Common Core itself was developed by Achieve, Inc., a private organization backed by National Governors Association (NGA) and Council of Chief State School Officers (CCSSO). NGA and CCSSO do not have legislative authority to develop national educational standards although the Obama administration supports the program through the Department of Education. To make matters worse, state legislatures and parents were not consulted during the evaluation of standards and costs of implementation.

  1. Failed approach in geometry rehashed

James Milgram, a mathematics professor at renowned Standford University, notes that the approach was tried in Russia decades ago but it failed miserably that authorities immediately ordered dropping it. Although this same geometry approach was found successful in Belgium, other major parts of the new math program were found to be unsuccessful elsewhere.

  1. Delayed algebra and delayed take-up of calculus

Delaying Algebra I to ninth grade not only delays the students’ grasp of concepts tackled in this particular course compared to many Asian countries but also hinders reaching calculus. Calculus is a very important foundational math subject in engineering, sciences, computer or IT, economics and business. As such, top-tier universities expect entrants to have a background in this subject. Even if students, particularly gifted ones, can pursue an accelerated math learning option, a very considerable portion of high school graduates do not have calculus background.

  1. Standards for non-selective colleges

In connection to number 2 and 3 above, a drafter of the standards named Jason Zimba admitted that the program is supposed to make students ready for non-selective college but not for four-year universities.

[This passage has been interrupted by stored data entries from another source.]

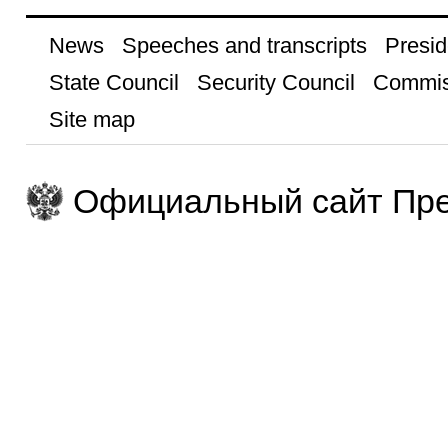
News
Speeches and transcripts
Presid
State Council
Security Council
Commis
Site map
Официальный сайт Пре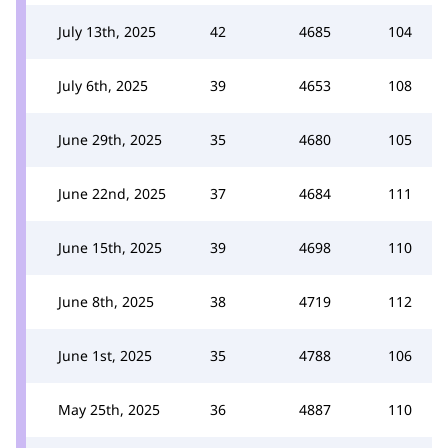
July 13th, 2025
42
4685
104
July 6th, 2025
39
4653
108
June 29th, 2025
35
4680
105
June 22nd, 2025
37
4684
111
June 15th, 2025
39
4698
110
June 8th, 2025
38
4719
112
June 1st, 2025
35
4788
106
May 25th, 2025
36
4887
110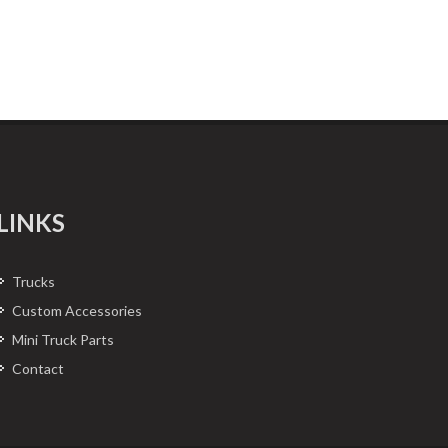
LINKS
Trucks
Custom Accessories
Mini Truck Parts
Contact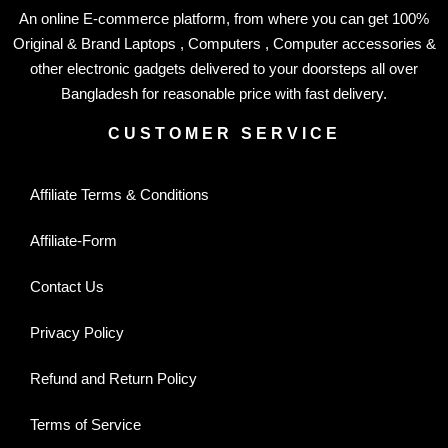
An online E-commerce platform, from where you can get 100%
Original & Brand Laptops , Computers , Computer accessories &
other electronic gadgets delivered to your doorsteps all over
Bangladesh for reasonable price with fast delivery.
CUSTOMER SERVICE
Affiliate Terms & Conditions
Affiliate-Form
Contact Us
Privacy Policy
Refund and Return Policy
Terms of Service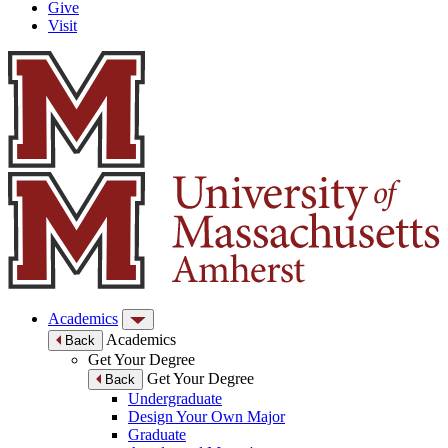
Give
Visit
Academics
Academics
Back
Get Your Degree
Get Your Degree
Back
Undergraduate
Design Your Own Major
Graduate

Clearly, this has implications on the country’s future competitiveness and ability to produce high-quality and innovative technology and research.

  1. Lagging global standards

Professor Milgram notes that the program makes 8th graders delayed by two years compared to counterparts of high-achieving countries. Furthermore, a study conducted by Brookings Institution found that states that adhere less to Common Core standards in math score highest in standardized math tests.

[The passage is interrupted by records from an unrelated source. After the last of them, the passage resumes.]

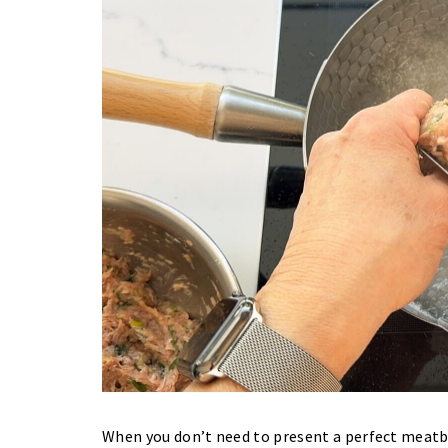
When you don’t need to present a perfect meatba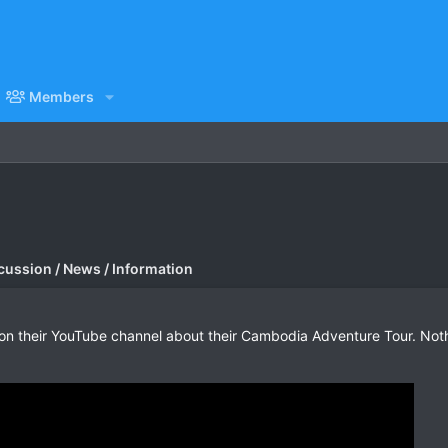
Members
cussion / News / Information
n their YouTube channel about their Cambodia Adventure Tour. Nothi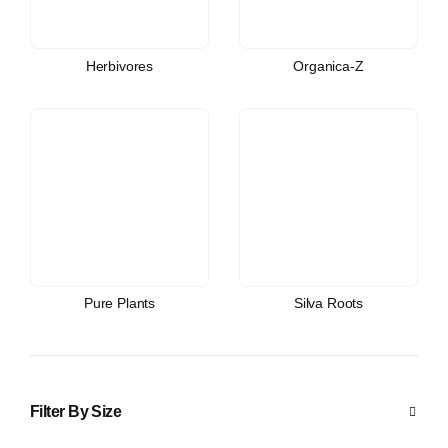
Herbivores
Organica-Z
Pure Plants
Silva Roots
Filter By Size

  1. Failure of college-ready students in the program’s definition

Clifford Adelman studied the probability of completing college degree taking into consideration the highest math subject taken in high school. He found out that the highest probability was 40% for those who took Algebra II, which is the highest math course in the common core standard.

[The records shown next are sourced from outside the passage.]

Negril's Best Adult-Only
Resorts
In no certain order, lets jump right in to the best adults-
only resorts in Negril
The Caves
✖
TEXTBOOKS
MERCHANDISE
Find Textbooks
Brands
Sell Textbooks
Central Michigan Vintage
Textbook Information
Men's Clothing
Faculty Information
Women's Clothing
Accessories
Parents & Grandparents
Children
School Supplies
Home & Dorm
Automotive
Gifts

  1. Standards marred by poor writing, lack of clarity and inconsistency

Some concepts and skills are required at a certain grade level without previous levels explicitly developing those required concepts and skills. Some standards are not clear enough that they have to be accompanied by examples, which is contrary to what a standard should be.

  1. Leaving out prime factorization and the concepts of least common denominator (LCD) and greatest common denominator

Factorization, LCD and GCD are very important tools in solving fractions and are very important foundations in solving polynomial functions as well as practical problems in number theory.

  1. Skipping conversion from decimals to fractions to percent

The relationship of these three concepts is basic and finds application in many careers. In business alone, working on interest rates, market shares and productivity metrics require this basic skill of conversion despite the availability of spreadsheet tools.

  1. Missing important geometrical concepts

The math program leaves important theorems on triangle area and interior angle sums, types of triangles and construction with a ruler and compass. Engineering builds on this topics and missing this topics is surprising.

  1. Mismatch with brain development

The program requires students to be able to explain solutions rather than just apply algorithms whereas the latter shall only be taught at later grades (grades 4 and 5). However, critics point out that a normal grade 2 or 3 student does not have the enough reasoning skills, much less tools introduced in Algebra at his disposal, to explain why procedures work.

  1. Delayed teaching of decimals and division algorithm compared to international counterparts, this makes common core students lag by 1 to two year levels.

While the aims of the program are noble, clearly there must be improvements done in the content, implementation and evaluation of the standards in math. Mathematics is an important foundation of many other disciplines and the failure to educate young people, not just on a sufficient level but on a globally competitive degree, dooms a nation that has contributed much in technology, science, and business.